A: A mule is a cross between a female horse, a mare, and a male donkey, a jack. The opposite cross, breeding a male horse, a stallion, to a female donkey, a jenny results in a hinny.

Q: Why are mules sterile?
A: Both mules and hinnys are thought to be sterile due to the chromosome (genetic material) make up of their parents. A horse has 32 chromosome pairs and a donkey has 31 pairs. When you mate two animals of different species, such as a horse and donkey you take half the # of pairs. So, the mule inherents 32 chromosomes (not pairs) from the horse, the mare, it’s mother or dam and 31 chromosomes from it’s sire, or father the jack. That results in 63 chromosomes or 31 ½ pairs because one pair is left over from the horse. When the fertilization takes place and the chromsomes pair together to share information to build the new baby mule. Well, when the two different species are mated not all of the chromosomes pair together or are “homologus.” Only 19 of the 63 chromosomes can correspond information and pair together. This is believed to contribute to why the mule is sterile. Male mules do produce sperm and female mules do produce ovums or eggs. Although the sperm cells and eggs are normally infertile because they are not fully mature possibly due to the pairing of the chromosomes being incomplete and lacking genetic codes to complete the maturation process. Also, female mules do have estrous cycles and male mules can bred.

Q: Can mules have offspring?
A: Yes. Mules can carry foals and produce milk (female mules that is-). It is thought that more mules maybe able to reproduce if more mules were bred. But most people do not even try to breed mules. Mules that have foaled have been bred to stallions and or jacks.

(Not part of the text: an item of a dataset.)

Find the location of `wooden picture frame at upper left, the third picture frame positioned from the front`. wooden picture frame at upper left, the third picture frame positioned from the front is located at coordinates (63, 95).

Q: What do you call a female and male mule?
A: A male mule is referred to as a Horse mule (especially in the eastern part of the country) or a john mule in the mid-to western part of the U.S. A female mule is referred to as a mare mule (again in the east) and a molly in the mid- to western part of the country. Several years ago both john and molly were laymen or slang terms to referring to the sex of a mule.

Q: What do you call a female and male donkey?
A: A female donkey is referred to as a jenny or jennett. A male donkey is a jack. A castrated male donkey is called a cut-jack or a gelding donkey.

Q: Do you need to castrate male mules?
A: Yes! Castrating male mules will improve their personality and normally make them less aggressive due to removing the testicles which produce testosterone.

Q: What is a Gaited Mule?
A: A gaited mule is a mule that performs a gait other than a trot that is smooth, normally a 4 beat gait, and is WONDERFUL to ride. Gaited mules can walk, rack, fox trot (which is a two beat, diagonal gait), pace, or perform gaits similar to a Paso fino horse.

Q: What is the difference in a Walking Mule and a Racking Mule?
A: A walking mule and a racking mule perform a smooth, 4- beat, lateral gait. A trot or jog is a 2-beat gait that is normally not as smooth as a running walk or flat walk. A racking mule also has a 4- beat gait but the complete opposite foot fall sequence of that of the walking mule. The racking mule some times thought of as a “single foot” is named that because one single foot is left on the ground during the sequence of movement. The walking mule is the complete opposite, three feet on the ground and the walking mule has the noted knodding of the head in sequence and timing of the gait. Both are smooth and enjoyable to ride.

Q: What gaits does a walking mule or racking mule perform?
A: A walking mule performs the flat walk, the running walk, and the canter. Yes, they can canter! The canter is very smooth, a three beat gait and often referred to as the rocking chair canter. A racking mule typically has a slow rack, style rack, and if you are showing they may ask for a speed rack or fast rack. All of these gaits are simply the same gait at an elevated speed.

Q: Can I breed a walking horse to a jack and get a gaited mule?
A: Well, that’s a start but remember the first question about produce a mule and the chromosome deal? Well, it’s not that simple. The jack is equally important and you can increase your chances of producing a gaited mule by breeding to a gaited donkey, jack.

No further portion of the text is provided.